In recent years, nanomaterials have become popular for latent fingermark development [15-22]. Nanomaterials can bind to amino acids, fatty acids or water-soluble substances in fingermarks by physical adsorption or chemical reaction. Based on the photoluminescence phenomenon of nanomaterials, clear images of fingermarks can be obtained [23-25]. At present, research efforts have focused largely on quantum dot nanomaterials, semiconductor nanocrystals and rare earth nanomaterials [17,18,26]. Although these nanomaterials are effective and convenient for fingermark development, they contain toxic heavy metals or fluorescent dyes that are harmful to the human body [4,27,28]. Titanium dioxide (TiO2) particles have been found to have an affinity for amino acids and proteins in latent blood fingermarks and to form light white-coloured deposits on the fingermark ridges visible to the human eye [29-32]. It has been recommended that AY 7 treatment followed by TiO2 treatment be used to further improve the detectability of latent blood fingermarks [9,33,34]. Very recently, Li et al. [35] successfully used NaYF4:Yb,Er,Gd fluorescent upconversion nanorods, a promising fluorescent label, to detect blood fingermarks on a number of substrates, and found its sensitivity and efficiency was superior to AY 7.

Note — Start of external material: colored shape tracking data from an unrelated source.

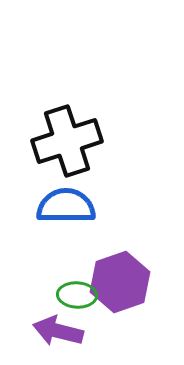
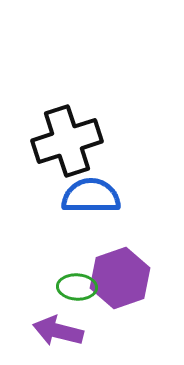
blue semicircle: moved 25 px right, 10 px up
purple hexagon: moved 4 px up
green ellipse: moved 8 px up
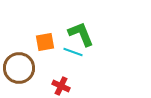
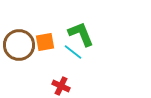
cyan line: rotated 18 degrees clockwise
brown circle: moved 23 px up
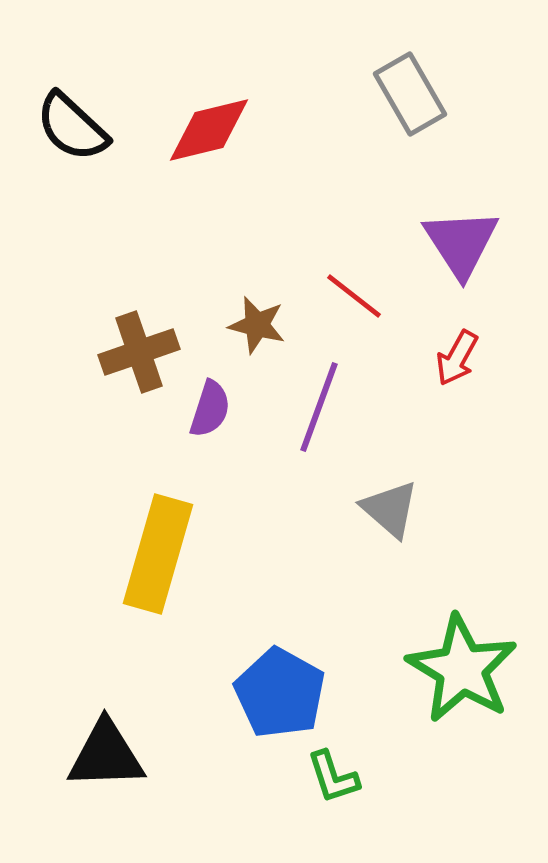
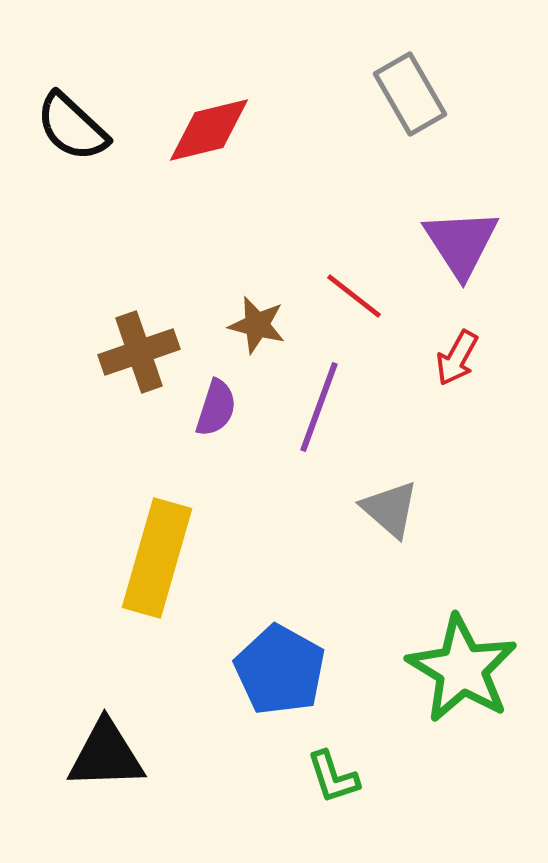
purple semicircle: moved 6 px right, 1 px up
yellow rectangle: moved 1 px left, 4 px down
blue pentagon: moved 23 px up
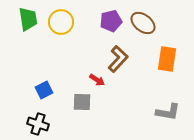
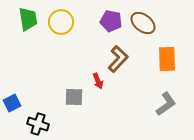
purple pentagon: rotated 25 degrees clockwise
orange rectangle: rotated 10 degrees counterclockwise
red arrow: moved 1 px right, 1 px down; rotated 35 degrees clockwise
blue square: moved 32 px left, 13 px down
gray square: moved 8 px left, 5 px up
gray L-shape: moved 2 px left, 8 px up; rotated 45 degrees counterclockwise
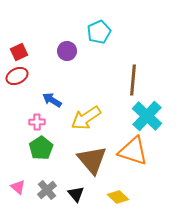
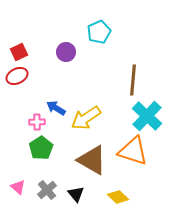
purple circle: moved 1 px left, 1 px down
blue arrow: moved 4 px right, 8 px down
brown triangle: rotated 20 degrees counterclockwise
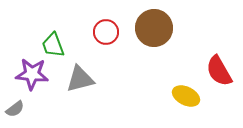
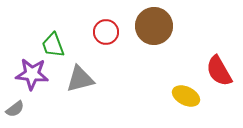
brown circle: moved 2 px up
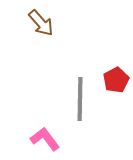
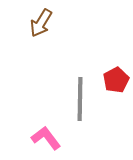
brown arrow: rotated 72 degrees clockwise
pink L-shape: moved 1 px right, 1 px up
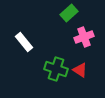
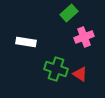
white rectangle: moved 2 px right; rotated 42 degrees counterclockwise
red triangle: moved 4 px down
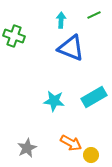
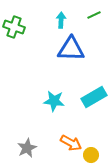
green cross: moved 9 px up
blue triangle: moved 1 px down; rotated 20 degrees counterclockwise
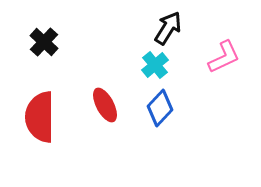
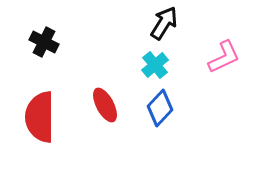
black arrow: moved 4 px left, 5 px up
black cross: rotated 16 degrees counterclockwise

The use of silica-based nanomaterials for the development of latent fingermarks has gained considerable momentum [17,24,27,36-38]. Silica plays an important role in new modern materials and composite nanomaterials owing to its unique properties such as optical transparency, chemical inertness, small particle size and large surface area, high surface absorbability, favourable dispersibility and biological compatibility [39-42]. Silica materials often require initial surface functionalization with hydrophobic and/or hydrophilic groups [37,38] for better affinity followed by conjugation with dyes or fluorescent labels, including some toxic heavy metals [27,36,43] for effective fingermark visualization. Theaker et al. [37] investigated the use of hydrophobic silica nanoparticles as well as rhodamine 6G among other dyes. Moret et al. [17] synthesized silicon oxide nanoparticles functionalized by carboxyethylsilanetriol sodium salt and 3-(triethoxysilyl)-propylsuccinic anhydride for detecting natural fingermarks. These particles were shown to detect natural fingermarks on several nonporous substrates such as glass, plastics and stainless steel. Gao et al. [36] synthesized core-shell-structured CdTe@SiO2 quantum dots for improved detectability of latent fingermarks on a variety of surfaces because of their strong fluorescent emission. Improved latent fingermark detection was also observed by using silica dioxide (SiO2) nanocomposites doped with a fluorescent lanthanide (Eu3+)/sensitizer complex. Huang et al. [44] reported the synthesis of amphiphilic silica nanoparticles using 4-(chloromethyl) phenyltrichlorosilane and applied the materials to fingermarks on glass microscopic slides without conjugation with any dyes. It is important to note that the latent fingermarks tested with the silica-based nanomaterials described above are latent oil, sweat or oil-sweat mixed finger-marks. A complex synthesis process is necessary for the majority of silica-based nanomaterials. In addition, a nanomaterial suitable for improving detection of latent blood fingermarks by improving the contrast between latent blood fingermarks and a dark surfaces or removing the interference of fluorescence produced by some blood components has not been found.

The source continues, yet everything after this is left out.